AI Vision Function in OSDK

bbd5be9832271c105aa7 · February 11, 2025, 11:26am

Hi,

I have recently Installed the public GPT-4o Vision Marketplace product that allows you to input a picture and then gives you information on it.

It’s super cool!

My issue is that I want to use one of the functions in my OSDK, but when i try to import the function into it. it doesn’t appear as an option that I can select. If someone could explain what I need to do, that would be great!

I have copied the function code below that I am trying to import.

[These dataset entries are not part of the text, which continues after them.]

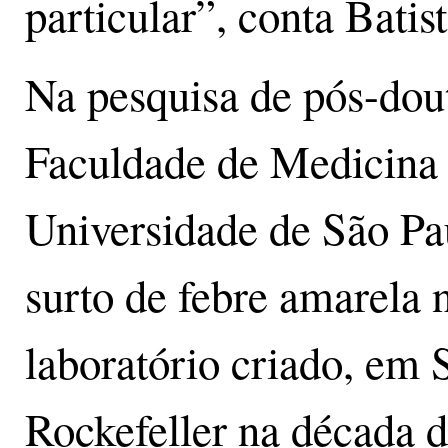
particular”, conta Batist
Na pesquisa de pós-dou
Faculdade de Medicina 
Universidade de São Pau
surto de febre amarela 
laboratório criado, em 
Rockefeller na década 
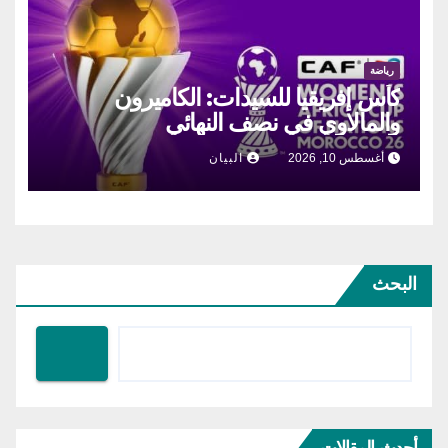
رياضة
كأس إفريقيا للسيدات: الكاميرون
والمالاوي في نصف النهائي
أغسطس 10, 2026
البيان
البحث
أحدث المقالات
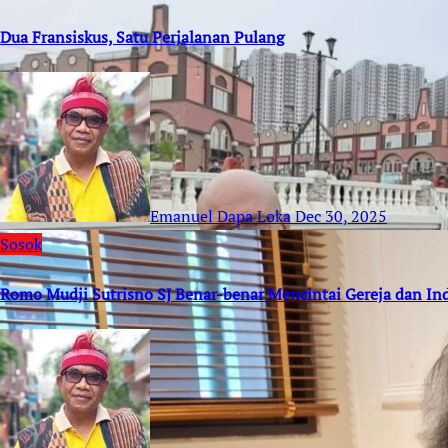
Dua Fransiskus, Satu Perjalanan Pulang
Emanuel Dapa Loka
Dec 30, 2025
Sosok
Romo Mudji Sutrisno SJ Benar-benar Mencintai Gereja dan In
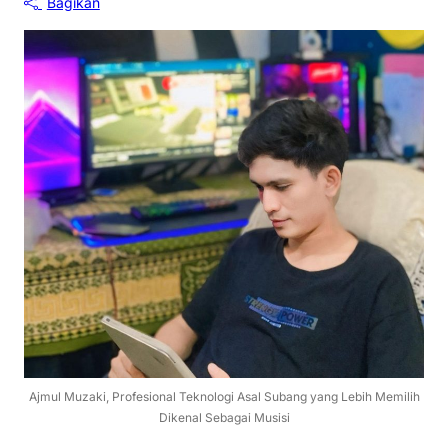
Bagikan
Ajmul Muzaki, Profesional Teknologi Asal Subang yang Lebih Memilih
Dikenal Sebagai Musisi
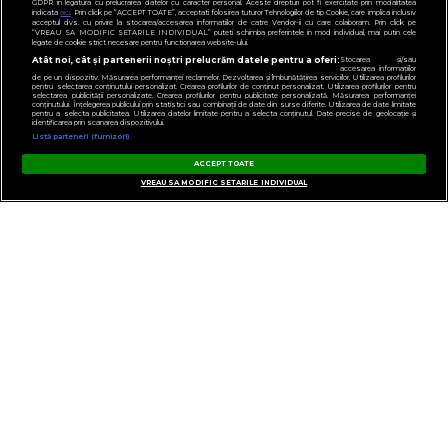
GDPR in legatura cu prelucrarea datelor cu caracter personal. Aceste drepturi pot fi exercitate prin modalitatea
indicata
aici
. Prin click pe “ACCEPT TOATE”, acceptati folosirea tuturor Tehnologiilor de tip Cookie, care implica inclusiv
acceptul dvs. cu privire la stocarea/accesarea informatiilor de catre Vendor-ii cu care colaboram. Prin click pe
“VREAU SA MODIFIC SETARILE INDIVIDUAL” puteti schimba preferintele in mod individual, mai putin cele
legate de cookie strict necesare pentru functionarea website-ului.
Atât noi, cât și partenerii noștri prelucrăm datele pentru a oferi:
Stocarea și/sau
accesarea informațiilor
de pe un dispozitiv. Măsurarea performanței reclamelor. Dezvoltarea și îmbunătățirea serviciilor. Utilizarea profilurilor
pentru selectarea conținutului personalizat. Crearea profilurilor de conținut personalizat. Utilizarea profilurilor pentru
selectarea publicității personalizate. Crearea profilurilor pentru publicitate personalizată. Măsurarea performanței
conținutului. Înțelegerea publicului prin statistici sau combinații de date din surse diferite. Utilizarea de date limitate
pentru a selecta publicitatea. Utilizarea datelor limitate pentru a selecta conținutul. Date precise de geolocație și
identificarea prin scanarea dispozitivului.
Listă parteneri (furnizori)
ACCEPT TOATE
VREAU SA MODIFIC SETARILE INDIVIDUAL
GESTIONAȚI PREFERINȚELE
CONTACT
POLITICA DE CONFIDENȚIALITATE
NOTĂ DE INFORMARE
TERMENI ȘI CONDIȚII
COD DEONTOLOGIC
PUBLICITATE PRIN RRM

import { Function } from "@foundry/functions-api" 
import * as modelsApi from "@foundry/models-api";


export class VisionFunctions {

    /** 
     * Shows a more complex call to the GPT Vision model with custom interfaces where model input comprises an
     * image as a base64 string and a prompt, both provided by the user.
     * 
     * @param {string} b64Image - The image as base64 string for model input.
     * @param {visionPrompt} b64Image - The user prompt for for model input.
     * @returns {Promise<string>} - If successfull, then returns the model response.
     */
    @Function()
    public async runVisionWithUserPrompt(b64Image: string, visionPrompt: string): Promise<string> {

        type ImageDetail = 'HIGH' | 'LOW';

        // Interfaces to show the structure of model input and all the details that can be included in the model call

        interface Base64ImageContent {
            imageUrl: string;
            detail: ImageDetail;
        }

        interface ChatMessageContent {
            text?: string;
            image?: Base64ImageContent;
        }

        interface MultiContentChatMessage {
            contents: ChatMessageContent[];
            role: 'USER' | 'SYSTEM';
        }

        interface Params {
            maxTokens: number;
            temperature: number;
        }

        interface GptChatWithVisionCompletionRequest {
            messages: MultiContentChatMessage[];
            params: Params
        }

        // MultiContentChatMessage input for the model comprising the prompt and image details
        const MESSAGES: MultiContentChatMessage = {
            "role": 'USER',
            "contents": [
                {
                    "image": {
                        imageUrl: "data:image/jpeg;base64," + b64Image, //image base64 string with prefix "data:image/jpeg;base64,..."
                        detail: 'HIGH'
                    },
                },
                {
                    "text": visionPrompt
                }
            ]
        }

        // GptChatWithVisionCompletionRequest comprising MultiContentChatMessage and Params for the model
        const completionRequest: GptChatWithVisionCompletionRequest = {
            messages: [MESSAGES],
            params: {maxTokens: 3000, temperature: 0}      // Adjust parameters as necessary
        };

        // Send the request to the GPT-4o model
        return modelsApi.LanguageModels.GPT_4o.createChatCompletion(completionRequest)
            .then(response => {
                // Parse the model's response
                if (response.choices && response.choices.length > 0 && response.choices[0].message.content) {
                    const completion = response.choices[0].message.content;
                    return completion;
                } else {
                    throw new Error('No response from GPT-4o model');
                }
            });
    }
}

ewitkon · February 11, 2025, 11:44am

You need to decorate the function with the Query decorator and give it an API name for it to show up.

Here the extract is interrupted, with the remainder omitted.